In one of life’s larger mixed blessings, a return of financial panic is pushing mortgage rates lower. The approach to 6 percent is taking longer than I thought, but the week’s events make crossover to the fives more likely than ever.
Signs of slowdown are accumulating: Retail sales in October rose a meager 0.2 percent; new claims for unemployment insurance are now rising (slowly, but rising), and October industrial production slipped by 0.5 percent.
Half of the commentariat still insists that inflation is the real trouble, the economy is fine, and the credit markets will soon self-correct. Two Fed governors also made these points today (Poole and Kroszner). This flight to quality — 10-year Treasurys down to 4.14 percent this morning — has nothing to do with expectations of an easy Fed. At this point, the queasy sensation of a Fed out of touch with reality adds to the panic.
The stock and bond markets this week were overwhelmed by blown deals, probable bankruptcies, more write-downs pending, and cash running to safety. Even “safe” positions in commodities began to fail, gold in free-fall: this Crunch is deflationary.

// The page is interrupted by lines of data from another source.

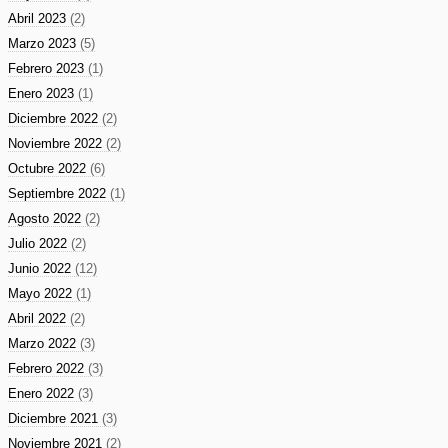
Abril 2023
(2)
Marzo 2023
(5)
Febrero 2023
(1)
Enero 2023
(1)
Diciembre 2022
(2)
Noviembre 2022
(2)
Octubre 2022
(6)
Septiembre 2022
(1)
Agosto 2022
(2)
Julio 2022
(2)
Junio 2022
(12)
Mayo 2022
(1)
Abril 2022
(2)
Marzo 2022
(3)
Febrero 2022
(3)
Enero 2022
(3)
Diciembre 2021
(3)
Noviembre 2021
(2)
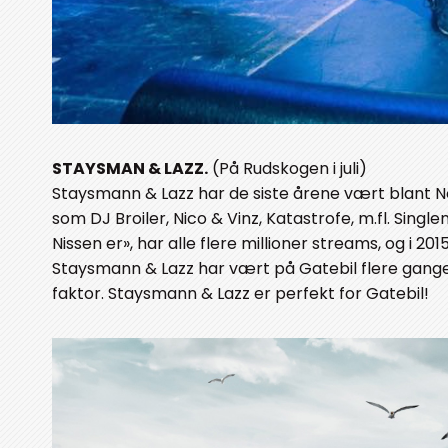
STAYSMAN & LAZZ.
(På Rudskogen i juli)
Staysmann & Lazz har de siste årene vært blant 
som DJ Broiler, Nico & Vinz, Katastrofe, m.fl. Singl
Nissen er», har alle flere millioner streams, og i 2
Staysmann & Lazz har vært på Gatebil flere ganger
faktor. Staysmann & Lazz er perfekt for Gatebil!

Instead of a recitation of institutions and their woes, here is an example, a story to describe the peculiar nature of this Crunch and its consequences: the oddly wide spread between the 10-year T-note and mortgages.

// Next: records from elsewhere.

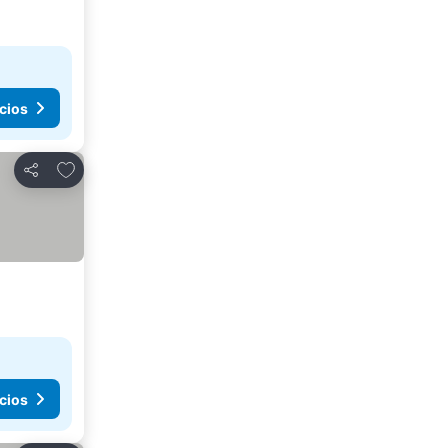
cios
Agregar a favoritos
Compartir
cios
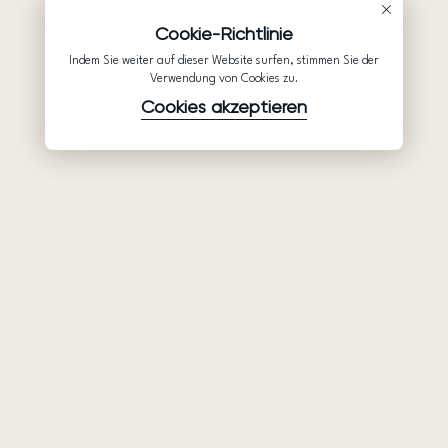
Cookie-Richtlinie
Indem Sie weiter auf dieser Website surfen, stimmen Sie der
Verwendung von Cookies zu.
Cookies akzeptieren
Waren
Unternehmen
Unterstützung
Brautkleider
Partnerschaft
Hilfe
Ariamo Boho
Über uns
Datenschutzerklärung
Ariamo Light
Kontakte
Nutzungsbedingungen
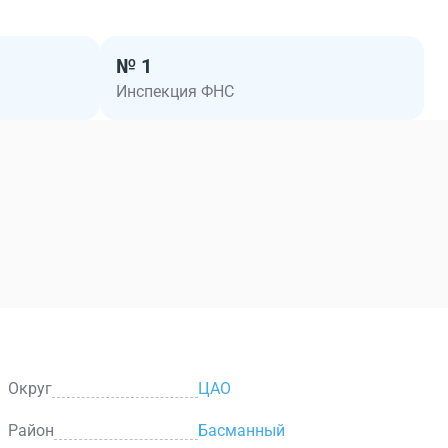
№ 1
Инспекция ФНС
Округ
ЦАО
Район
Басманный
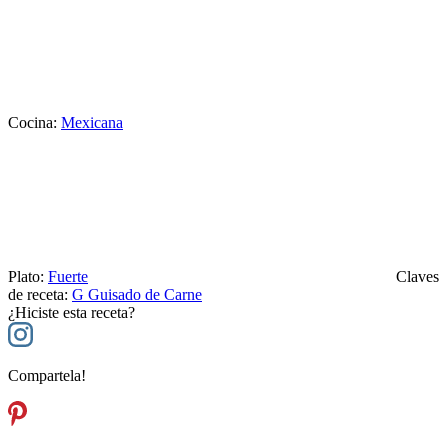
Cocina:
Mexicana
Plato:
Fuerte
Claves
de receta:
G
Guisado de Carne
¿Hiciste esta receta?
Compartela!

Under normal historical circumstances, the 10-year should lead retail mortgage rates on a leash no longer than 1.5 percent to 1.75 percent. We’ve taught a generation of borrowers that wherever the 10-year goes, mortgages are sure to follow.

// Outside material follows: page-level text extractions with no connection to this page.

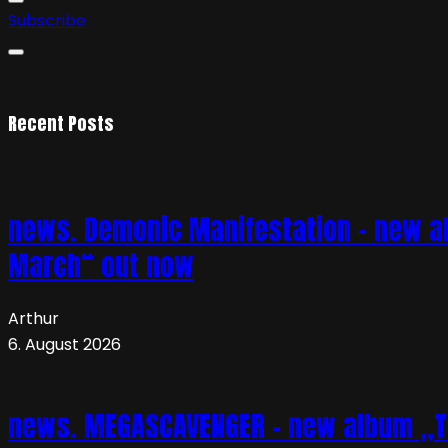
Subscribe
Recent Posts
news. Demonic Manifestation – new al
March“ out now
Arthur
6. August 2026
news. MEGASCAVENGER – new album „TO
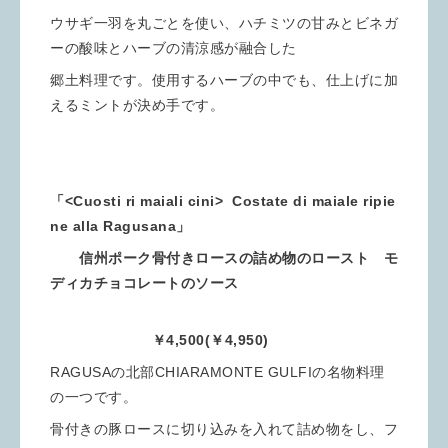
ウサギ一羽を丸ごとを使い、ハチミツの甘みとビネガ
ーの酸味とハーブの清涼感が融合した
郷土料理です。使用するハーブの中でも、仕上げに加
えるミントが決め手です。
「<Cuosti ri maiali cini> Costate di maiale ripie
ne alla Ragusana」
信州ポーク骨付きロースの詰め物のロースト モ
ディカチョコレートのソース
￥4,500(￥4,950)
RAGUSAの北部CHIARAMONTE GULFIの名物料理
の一つです。
骨付きの豚ロースに切り込みを入れて詰め物をし、フ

Since the onset of the Crunch in August, frightened money has gone to the 10-year, but mortgage rates have been sticky. For the last couple of weeks, the 10-year has been at 4.25 percent, and the retail rate for the lowest-fee 30-year mortgages has been stuck at 6.375 percent. A spread wider than 2 percent! Why?
Mortgages are toxic, but given Fannie’s and Freddie’s federal “Agency” credit and too-big-to-fail status, who should care? Almost all the Treasury/mortgage spread is compensation for the risk that you’ll refinance — nothing new there. And, if credit were the issue, Ginnies’ yield would be falling versus F&F; Ginnies are by statute “full faith and credit,” the same credit as Treasurys. The Ginnie/F&F spread is stable.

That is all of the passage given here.